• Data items
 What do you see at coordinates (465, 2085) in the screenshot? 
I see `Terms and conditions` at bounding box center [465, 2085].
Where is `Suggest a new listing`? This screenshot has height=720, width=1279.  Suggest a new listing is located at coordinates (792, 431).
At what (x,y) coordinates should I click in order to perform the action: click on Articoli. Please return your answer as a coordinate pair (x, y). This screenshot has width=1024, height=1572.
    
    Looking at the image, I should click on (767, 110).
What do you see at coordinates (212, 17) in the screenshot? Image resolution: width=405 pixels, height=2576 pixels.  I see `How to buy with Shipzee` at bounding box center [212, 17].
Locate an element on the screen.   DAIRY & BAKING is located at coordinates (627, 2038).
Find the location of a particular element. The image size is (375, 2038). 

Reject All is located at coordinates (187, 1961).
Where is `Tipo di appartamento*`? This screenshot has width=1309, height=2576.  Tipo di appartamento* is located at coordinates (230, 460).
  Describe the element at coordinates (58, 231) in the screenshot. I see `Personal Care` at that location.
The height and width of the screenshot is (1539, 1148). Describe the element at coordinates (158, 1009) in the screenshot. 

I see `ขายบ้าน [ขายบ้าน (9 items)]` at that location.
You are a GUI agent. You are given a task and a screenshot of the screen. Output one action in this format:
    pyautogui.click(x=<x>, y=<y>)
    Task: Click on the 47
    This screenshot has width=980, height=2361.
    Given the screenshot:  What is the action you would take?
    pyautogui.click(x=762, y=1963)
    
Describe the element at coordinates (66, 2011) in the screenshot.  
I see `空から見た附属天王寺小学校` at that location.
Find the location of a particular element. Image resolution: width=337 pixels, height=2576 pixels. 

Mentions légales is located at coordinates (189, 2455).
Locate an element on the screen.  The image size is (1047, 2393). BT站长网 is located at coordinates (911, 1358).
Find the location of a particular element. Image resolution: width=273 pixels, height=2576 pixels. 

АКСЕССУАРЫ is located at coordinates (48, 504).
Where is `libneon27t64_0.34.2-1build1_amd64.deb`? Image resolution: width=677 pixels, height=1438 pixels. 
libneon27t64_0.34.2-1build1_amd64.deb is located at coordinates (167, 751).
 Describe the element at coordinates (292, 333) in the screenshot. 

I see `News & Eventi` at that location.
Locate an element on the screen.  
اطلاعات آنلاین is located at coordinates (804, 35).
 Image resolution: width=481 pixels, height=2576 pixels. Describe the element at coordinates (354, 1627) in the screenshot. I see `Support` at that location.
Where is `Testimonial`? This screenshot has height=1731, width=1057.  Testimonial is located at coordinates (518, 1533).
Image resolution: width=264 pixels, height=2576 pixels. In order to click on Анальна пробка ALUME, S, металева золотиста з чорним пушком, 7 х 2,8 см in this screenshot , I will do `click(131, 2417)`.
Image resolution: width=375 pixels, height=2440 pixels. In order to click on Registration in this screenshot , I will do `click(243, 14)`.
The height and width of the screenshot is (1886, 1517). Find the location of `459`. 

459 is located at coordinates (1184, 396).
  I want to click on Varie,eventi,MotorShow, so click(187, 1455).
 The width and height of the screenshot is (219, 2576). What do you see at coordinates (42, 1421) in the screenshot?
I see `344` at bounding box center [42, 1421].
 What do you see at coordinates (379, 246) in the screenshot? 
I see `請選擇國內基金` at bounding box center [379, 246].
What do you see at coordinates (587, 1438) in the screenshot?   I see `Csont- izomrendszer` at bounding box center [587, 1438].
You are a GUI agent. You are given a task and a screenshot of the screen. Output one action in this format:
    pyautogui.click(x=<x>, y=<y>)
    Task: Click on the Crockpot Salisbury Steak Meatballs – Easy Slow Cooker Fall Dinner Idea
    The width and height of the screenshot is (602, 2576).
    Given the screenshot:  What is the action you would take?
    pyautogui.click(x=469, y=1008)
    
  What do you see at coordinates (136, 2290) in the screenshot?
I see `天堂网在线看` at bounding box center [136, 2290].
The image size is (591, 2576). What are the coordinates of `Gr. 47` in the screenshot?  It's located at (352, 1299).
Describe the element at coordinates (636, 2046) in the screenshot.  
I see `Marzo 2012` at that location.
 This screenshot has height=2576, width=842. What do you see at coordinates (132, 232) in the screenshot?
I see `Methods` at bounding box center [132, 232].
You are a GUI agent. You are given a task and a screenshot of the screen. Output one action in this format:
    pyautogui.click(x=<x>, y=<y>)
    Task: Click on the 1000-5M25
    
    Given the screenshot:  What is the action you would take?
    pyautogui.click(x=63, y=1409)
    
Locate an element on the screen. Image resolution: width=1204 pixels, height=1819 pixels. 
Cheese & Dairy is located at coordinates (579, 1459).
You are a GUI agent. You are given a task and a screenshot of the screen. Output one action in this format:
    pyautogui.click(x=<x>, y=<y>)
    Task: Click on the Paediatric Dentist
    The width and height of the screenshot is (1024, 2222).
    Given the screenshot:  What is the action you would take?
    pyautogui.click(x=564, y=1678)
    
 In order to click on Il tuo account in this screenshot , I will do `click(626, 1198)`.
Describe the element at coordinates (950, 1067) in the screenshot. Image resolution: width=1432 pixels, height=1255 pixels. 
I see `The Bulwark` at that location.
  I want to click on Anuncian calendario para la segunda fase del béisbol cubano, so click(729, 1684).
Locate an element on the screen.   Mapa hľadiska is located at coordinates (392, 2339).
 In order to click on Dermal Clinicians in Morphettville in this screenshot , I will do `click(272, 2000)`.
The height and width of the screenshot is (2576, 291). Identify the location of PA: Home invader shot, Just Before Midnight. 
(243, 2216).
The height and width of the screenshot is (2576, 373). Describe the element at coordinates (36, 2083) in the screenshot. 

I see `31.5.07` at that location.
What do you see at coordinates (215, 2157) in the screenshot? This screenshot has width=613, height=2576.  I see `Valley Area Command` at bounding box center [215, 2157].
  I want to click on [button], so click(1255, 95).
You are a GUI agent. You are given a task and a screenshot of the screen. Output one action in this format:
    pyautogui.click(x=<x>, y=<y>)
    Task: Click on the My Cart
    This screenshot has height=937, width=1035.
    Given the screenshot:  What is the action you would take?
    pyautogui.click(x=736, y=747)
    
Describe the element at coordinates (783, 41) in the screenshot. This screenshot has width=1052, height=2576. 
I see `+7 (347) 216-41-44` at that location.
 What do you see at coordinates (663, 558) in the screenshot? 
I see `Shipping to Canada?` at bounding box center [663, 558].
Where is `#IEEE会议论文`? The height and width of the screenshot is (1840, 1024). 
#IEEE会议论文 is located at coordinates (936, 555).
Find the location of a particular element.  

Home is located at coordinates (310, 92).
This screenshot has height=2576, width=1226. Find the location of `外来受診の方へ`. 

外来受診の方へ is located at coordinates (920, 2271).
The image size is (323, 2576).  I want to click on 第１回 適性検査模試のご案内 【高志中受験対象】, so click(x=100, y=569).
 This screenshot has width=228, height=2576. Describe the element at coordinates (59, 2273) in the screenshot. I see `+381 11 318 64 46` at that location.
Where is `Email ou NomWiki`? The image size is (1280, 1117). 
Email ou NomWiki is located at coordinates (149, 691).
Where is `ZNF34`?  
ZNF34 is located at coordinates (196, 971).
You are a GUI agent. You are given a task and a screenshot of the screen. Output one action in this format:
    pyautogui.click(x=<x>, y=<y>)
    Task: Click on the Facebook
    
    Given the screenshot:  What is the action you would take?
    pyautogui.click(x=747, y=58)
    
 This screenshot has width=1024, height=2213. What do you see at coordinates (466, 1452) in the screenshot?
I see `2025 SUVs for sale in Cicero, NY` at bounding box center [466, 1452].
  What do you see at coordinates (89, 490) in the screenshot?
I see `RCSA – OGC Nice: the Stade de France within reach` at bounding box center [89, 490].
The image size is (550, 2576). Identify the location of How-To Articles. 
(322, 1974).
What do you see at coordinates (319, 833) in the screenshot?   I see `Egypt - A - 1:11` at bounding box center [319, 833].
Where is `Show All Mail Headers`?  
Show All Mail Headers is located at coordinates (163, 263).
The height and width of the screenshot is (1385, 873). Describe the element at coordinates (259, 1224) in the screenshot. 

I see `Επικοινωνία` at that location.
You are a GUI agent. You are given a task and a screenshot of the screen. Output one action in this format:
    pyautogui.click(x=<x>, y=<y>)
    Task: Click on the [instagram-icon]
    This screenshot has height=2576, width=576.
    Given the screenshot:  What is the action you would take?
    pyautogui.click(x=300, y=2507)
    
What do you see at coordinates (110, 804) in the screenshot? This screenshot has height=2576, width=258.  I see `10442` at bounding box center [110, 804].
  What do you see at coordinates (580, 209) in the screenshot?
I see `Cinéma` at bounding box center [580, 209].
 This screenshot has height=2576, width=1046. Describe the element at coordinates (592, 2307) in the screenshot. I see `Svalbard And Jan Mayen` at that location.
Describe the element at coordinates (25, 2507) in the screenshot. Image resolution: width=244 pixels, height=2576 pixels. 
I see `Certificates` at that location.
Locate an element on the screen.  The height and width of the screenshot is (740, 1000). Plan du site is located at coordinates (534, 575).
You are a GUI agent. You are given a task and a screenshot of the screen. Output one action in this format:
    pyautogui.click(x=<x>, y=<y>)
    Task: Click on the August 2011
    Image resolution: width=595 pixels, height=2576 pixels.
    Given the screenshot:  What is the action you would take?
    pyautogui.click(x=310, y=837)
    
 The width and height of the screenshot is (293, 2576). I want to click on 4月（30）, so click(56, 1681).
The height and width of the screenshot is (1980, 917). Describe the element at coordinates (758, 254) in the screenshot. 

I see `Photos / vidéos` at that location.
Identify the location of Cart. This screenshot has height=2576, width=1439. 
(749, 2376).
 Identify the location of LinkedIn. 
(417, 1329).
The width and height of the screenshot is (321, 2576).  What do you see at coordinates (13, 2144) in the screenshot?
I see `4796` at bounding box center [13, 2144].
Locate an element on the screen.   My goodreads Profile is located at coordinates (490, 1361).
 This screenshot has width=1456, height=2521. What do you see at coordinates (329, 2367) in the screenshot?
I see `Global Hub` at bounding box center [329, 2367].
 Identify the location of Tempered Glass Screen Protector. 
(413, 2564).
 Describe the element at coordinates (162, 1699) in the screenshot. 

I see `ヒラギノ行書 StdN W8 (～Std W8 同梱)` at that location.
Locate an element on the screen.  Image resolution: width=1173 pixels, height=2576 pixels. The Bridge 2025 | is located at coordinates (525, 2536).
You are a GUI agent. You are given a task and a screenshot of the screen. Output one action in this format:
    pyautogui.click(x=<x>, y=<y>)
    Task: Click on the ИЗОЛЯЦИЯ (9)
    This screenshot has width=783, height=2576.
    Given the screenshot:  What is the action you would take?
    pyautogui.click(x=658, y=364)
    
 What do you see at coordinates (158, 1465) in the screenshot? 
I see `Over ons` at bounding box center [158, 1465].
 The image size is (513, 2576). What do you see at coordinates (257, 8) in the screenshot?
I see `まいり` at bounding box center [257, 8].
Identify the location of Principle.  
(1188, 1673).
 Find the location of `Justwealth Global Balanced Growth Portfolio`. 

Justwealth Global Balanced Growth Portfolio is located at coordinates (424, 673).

• ASSIGNMENT
From the entries above, extract only the lines running from the one containing "Describe the element at coordinates (636, 2046)" through the one containing "This screenshot has height=937, width=1035.", inclusive.

• SOLUTION
Describe the element at coordinates (636, 2046) in the screenshot.  
I see `Marzo 2012` at that location.
 This screenshot has height=2576, width=842. What do you see at coordinates (132, 232) in the screenshot?
I see `Methods` at bounding box center [132, 232].
You are a GUI agent. You are given a task and a screenshot of the screen. Output one action in this format:
    pyautogui.click(x=<x>, y=<y>)
    Task: Click on the 1000-5M25
    
    Given the screenshot:  What is the action you would take?
    pyautogui.click(x=63, y=1409)
    
Locate an element on the screen. Image resolution: width=1204 pixels, height=1819 pixels. 
Cheese & Dairy is located at coordinates (579, 1459).
You are a GUI agent. You are given a task and a screenshot of the screen. Output one action in this format:
    pyautogui.click(x=<x>, y=<y>)
    Task: Click on the Paediatric Dentist
    The width and height of the screenshot is (1024, 2222).
    Given the screenshot:  What is the action you would take?
    pyautogui.click(x=564, y=1678)
    
 In order to click on Il tuo account in this screenshot , I will do `click(626, 1198)`.
Describe the element at coordinates (950, 1067) in the screenshot. Image resolution: width=1432 pixels, height=1255 pixels. 
I see `The Bulwark` at that location.
  I want to click on Anuncian calendario para la segunda fase del béisbol cubano, so click(729, 1684).
Locate an element on the screen.   Mapa hľadiska is located at coordinates (392, 2339).
 In order to click on Dermal Clinicians in Morphettville in this screenshot , I will do `click(272, 2000)`.
The height and width of the screenshot is (2576, 291). Identify the location of PA: Home invader shot, Just Before Midnight. 
(243, 2216).
The height and width of the screenshot is (2576, 373). Describe the element at coordinates (36, 2083) in the screenshot. 

I see `31.5.07` at that location.
What do you see at coordinates (215, 2157) in the screenshot? This screenshot has width=613, height=2576.  I see `Valley Area Command` at bounding box center [215, 2157].
  I want to click on [button], so click(1255, 95).
You are a GUI agent. You are given a task and a screenshot of the screen. Output one action in this format:
    pyautogui.click(x=<x>, y=<y>)
    Task: Click on the My Cart
    This screenshot has height=937, width=1035.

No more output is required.